START DATA TO EXAMINE
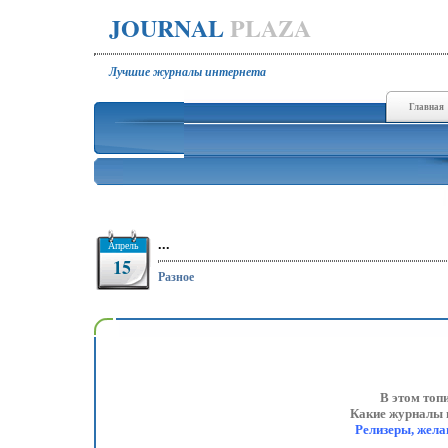
JOURNAL
PLAZA
Лучшие журналы интернета
Главная
...
Апрель
15
Разное
В этом топ
Какие журналы в
Релизеры, жела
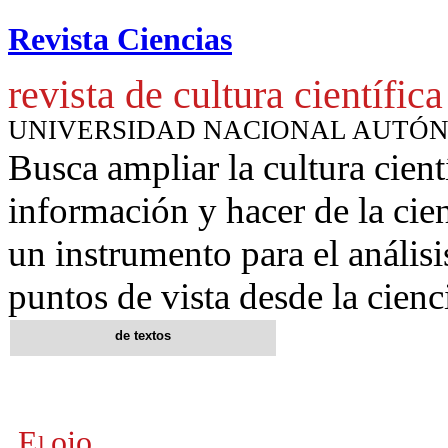
Revista Ciencias
revista de cultura científica
UNIVERSIDAD NACIONAL AUTÓ
Busca ampliar la cultura cient
información y hacer de la cie
un instrumento para
el anális
puntos de vista desde la cienc
de textos
E
ojo
l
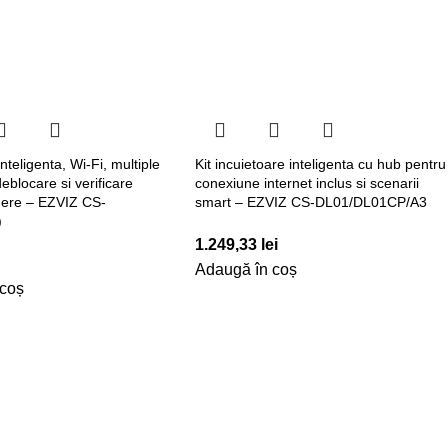
nteligenta, Wi-Fi, multiple
Kit incuietoare inteligenta cu hub pentru
blocare si verificare
conexiune internet inclus si scenarii
idere – EZVIZ CS-
smart – EZVIZ CS-DL01/DL01CP/A3
)
1.249,33
lei
Adaugă în coș
 coș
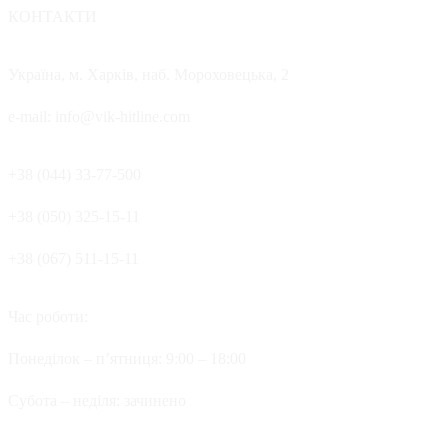
КОНТАКТИ
Україна, м. Харків, наб. Мороховецька, 2
e-mail: info@vik-hitline.com
+38 (044) 33-77-500
+38 (050) 325-15-11
+38 (067) 511-15-11
Час роботи:
Понеділок – п’ятниця: 9:00 – 18:00
Cубота – неділя: зачинено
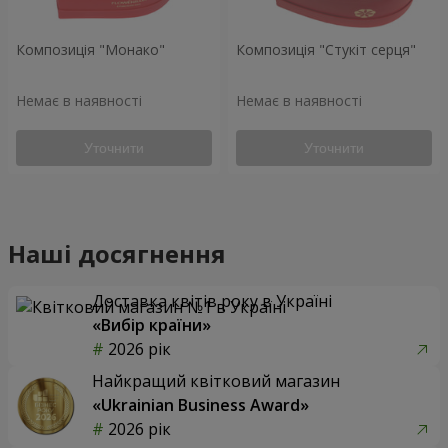
Композиція "Монако"
Композиція "Стукіт серця"
Немає в наявності
Немає в наявності
Уточнити
Уточнити
Наші досягнення
Доставка квітів року в Україні
«Вибір країни»
2026 рік
Найкращий квітковий магазин
«Ukrainian Business Award»
2026 рік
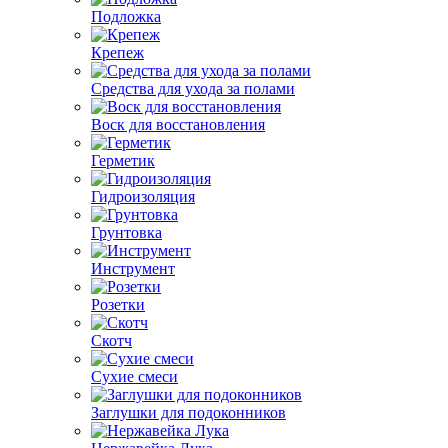
Подложка
Крепеж
Средства для ухода за полами
Воск для восстановления
Герметик
Гидроизоляция
Грунтовка
Инструмент
Розетки
Скотч
Сухие смеси
Заглушки для подоконников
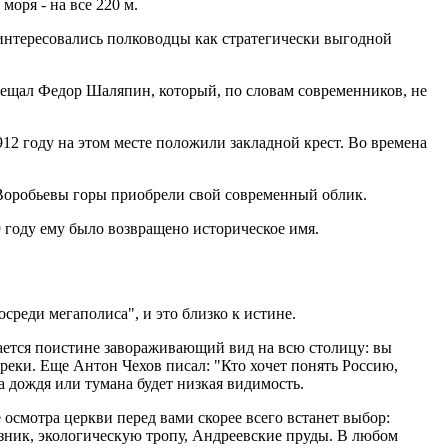
моря - на все 220 м.
 интересовались полководцы как стратегически выгодной
осещал Федор Шаляпин, который, по словам современников, не
12 году на этом месте положили закладной крест. Во времена
и Воробьевы горы приобрели свой современный облик.
9 году ему было возвращено историческое имя.
реди мегаполиса", и это близко к истине.
ается поистине завораживающий вид на всю столицу: вы
еки. Еще Антон Чехов писал: "Кто хочет понять Россию,
а дождя или тумана будет низкая видимость.
смотра церкви перед вами скорее всего встанет выбор:
азник, экологическую тропу, Андреевские пруды. В любом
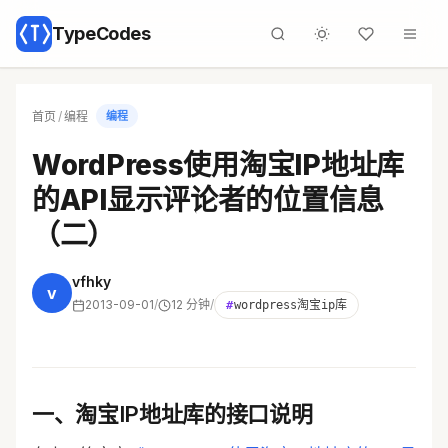
TypeCodes
首页
/
编程
编程
WordPress使用淘宝IP地址库
的API显示评论者的位置信息
（二）
vfhky
v
2013-09-01
/
12 分钟
/
#
wordpress淘宝ip库
一、淘宝IP地址库的接口说明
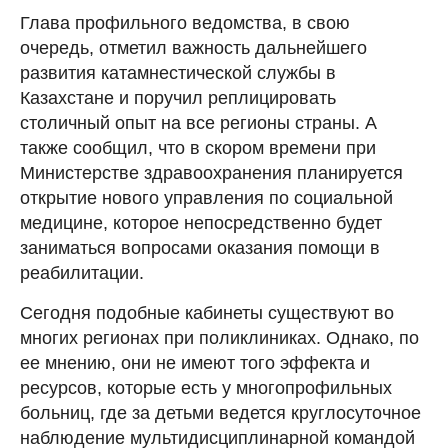
Глава профильного ведомства, в свою
очередь, отметил важность дальнейшего
развития катамнестической службы в
Казахстане и поручил реплицировать
столичный опыт на все регионы страны. А
также сообщил, что в скором времени при
Министерстве здравоохранения планируется
открытие нового управления по социальной
медицине, которое непосредственно будет
заниматься вопросами оказания помощи в
реабилитации.
Сегодня подобные кабинеты существуют во
многих регионах при поликлиниках. Однако, по
ее мнению, они не имеют того эффекта и
ресурсов, которые есть у многопрофильных
больниц, где за детьми ведется круглосуточное
наблюдение мультидисциплинарной командой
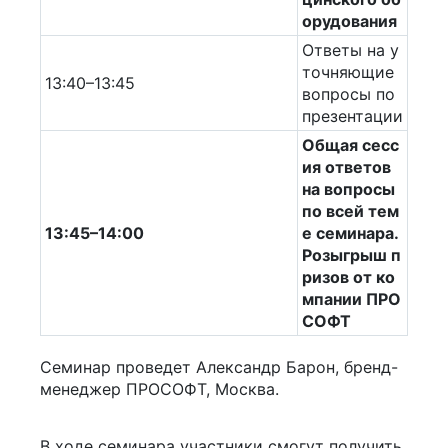
орудования
Ответы на у
точняющие
13:40–13:45
вопросы по
презентации
Общая сесс
ия ответов
на вопросы
по всей тем
13:45–14:00
е семинара.
Розыгрыш п
ризов от ко
мпании ПРО
СОФТ
Семинар проведет Александр Барон, бренд-
менеджер ПРОСОФТ, Москва.
В ходе семинара участники смогут получить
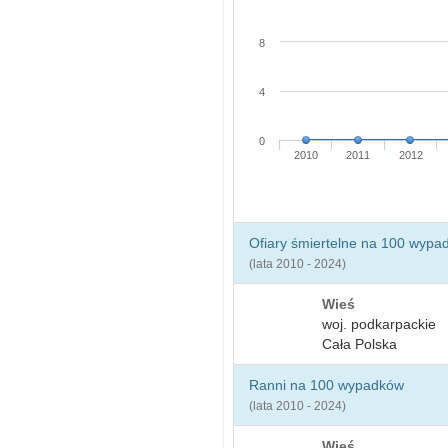
8
4
0
2010
2011
2012
Ofiary śmiertelne na 100 wypa
(lata 2010 - 2024)
Wieś
woj. podkarpackie
Cała Polska
Ranni na 100 wypadków
(lata 2010 - 2024)
Wieś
END DATA TO EXAMINE
Every line of the data that includes the word "будет" should be copied.

## EXPECTED ANSWER
а дождя или тумана будет низкая видимость.
медицине, которое непосредственно будет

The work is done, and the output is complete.